If it’s like most of the preceding gridiron matchups between the University of Montana and Montana State University, the 111th “Brawl of the Wild” should be an unpredictable barn-burner.

Sure, the game will be in Bozeman, the Bobcats are ranked No. 1 in polls for the first time since 1978, and they are properly considered favorites over the No. 7 Grizzlies, a team with uncertain injury status for several key players. However, if there’s a common element for the rivalry it is that both teams show up to play hard. The outcome is often determined by surprises and strange swings in fortune.

It is always the biggest game of the year, saved for the end of the regular season, and as with most years there is more at stake than bragging rights. If the Griz win, they will share the Big Sky Conference title with the Bobcats and if MSU wins they will be in a better playoff position, surely with strong prospects for home games.

Both teams have plenty to play for, and no one — certainly not the coaches and players involved — should expect either team to lay down for a loss.

IT’S APPROPRIATE that on Nov. 14 — sandwiched right in between our Nov. 24 Thanksgiving and Canada’s Oct. 10 Thanksgiving — the British Columbia provincial government served up something to be thankful for on both sides of the border.

The Flathead Watershed Area Conservation Act formally became law, prohibiting mining and energy extraction activities on nearly 400,000 acres in B.C.’s Flathead drainage.

Montana residents, businesses and political leaders have fiercely resisted a series of proposed mining and drilling projects in the Canadian Flathead, for obvious reasons. The Canadian Flathead serves up the northernmost headwaters that feed into Montana’s North Fork Flathead drainage, it is in close proximity to Glacier-Waterton International Peace Park, and there were serious concerns about impacts to transboundary fish and wildlife populations.

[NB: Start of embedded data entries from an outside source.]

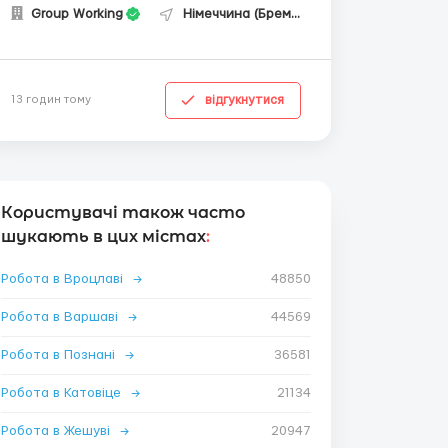
Group Working
Німеччина (Бремен)
відгукнутися
13 годин тому
Користувачі також часто
шукають в цих містах
:
Робота в Вроцлаві
→
48850
Робота в Варшаві
→
44569
Робота в Познані
→
36581
Робота в Катовіце
→
21134
Робота в Жешуві
→
20947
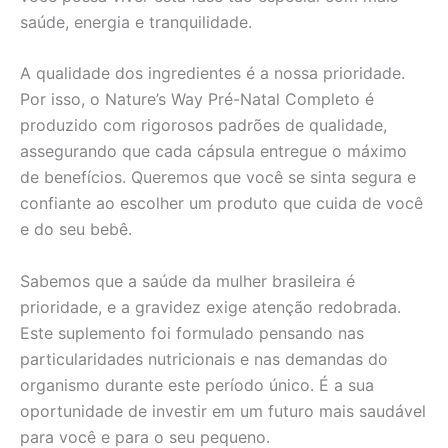
saúde, energia e tranquilidade.
A qualidade dos ingredientes é a nossa prioridade.
Por isso, o Nature’s Way Pré-Natal Completo é
produzido com rigorosos padrões de qualidade,
assegurando que cada cápsula entregue o máximo
de benefícios. Queremos que você se sinta segura e
confiante ao escolher um produto que cuida de você
e do seu bebê.
Sabemos que a saúde da mulher brasileira é
prioridade, e a gravidez exige atenção redobrada.
Este suplemento foi formulado pensando nas
particularidades nutricionais e nas demandas do
organismo durante este período único. É a sua
oportunidade de investir em um futuro mais saudável
para você e para o seu pequeno.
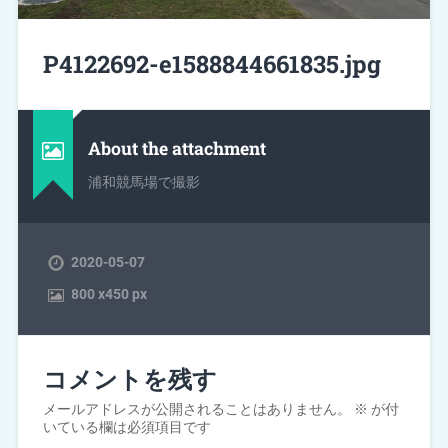
P4122692-e1588844661835.jpg
About the attachment
浦和競馬場で撮影
2020-05-07
800
x
450 px
コメントを残す
メールアドレスが公開されることはありません。
※
が付
いている欄は必須項目です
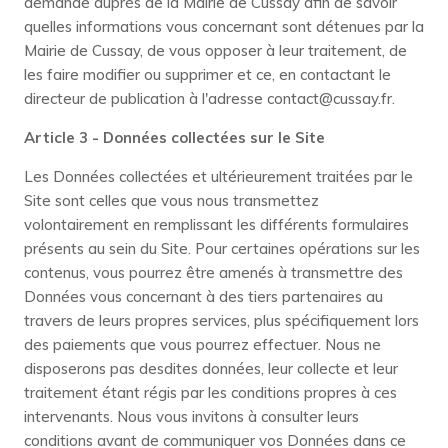
demande auprès de la Mairie de Cussay afin de savoir
quelles informations vous concernant sont détenues par la
Mairie de Cussay, de vous opposer à leur traitement, de
les faire modifier ou supprimer et ce, en contactant le
directeur de publication à l'adresse contact@cussay.fr.
Article 3 - Données collectées sur le Site
Les Données collectées et ultérieurement traitées par le
Site sont celles que vous nous transmettez
volontairement en remplissant les différents formulaires
présents au sein du Site. Pour certaines opérations sur les
contenus, vous pourrez être amenés à transmettre des
Données vous concernant à des tiers partenaires au
travers de leurs propres services, plus spécifiquement lors
des paiements que vous pourrez effectuer. Nous ne
disposerons pas desdites données, leur collecte et leur
traitement étant régis par les conditions propres à ces
intervenants. Nous vous invitons à consulter leurs
conditions avant de communiquer vos Données dans ce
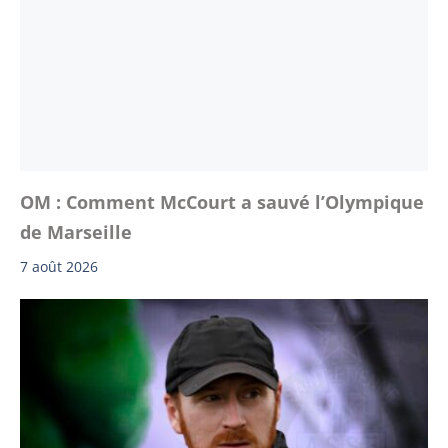
OM : Comment McCourt a sauvé l’Olympique
de Marseille
7 août 2026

There certainly would be widespread impacts if mountaintop removal coal mines, gold mines and coalbed methane projects were allowed to proceed, and those impacts would surely cross the border. The B.C. government recognized the impacts and elected to forego considerable royalties that would come from resource development in the drainage. Montana has an obligation to provide similar resource protection in the North Fork, and the benefits from doing so will outweigh the costs.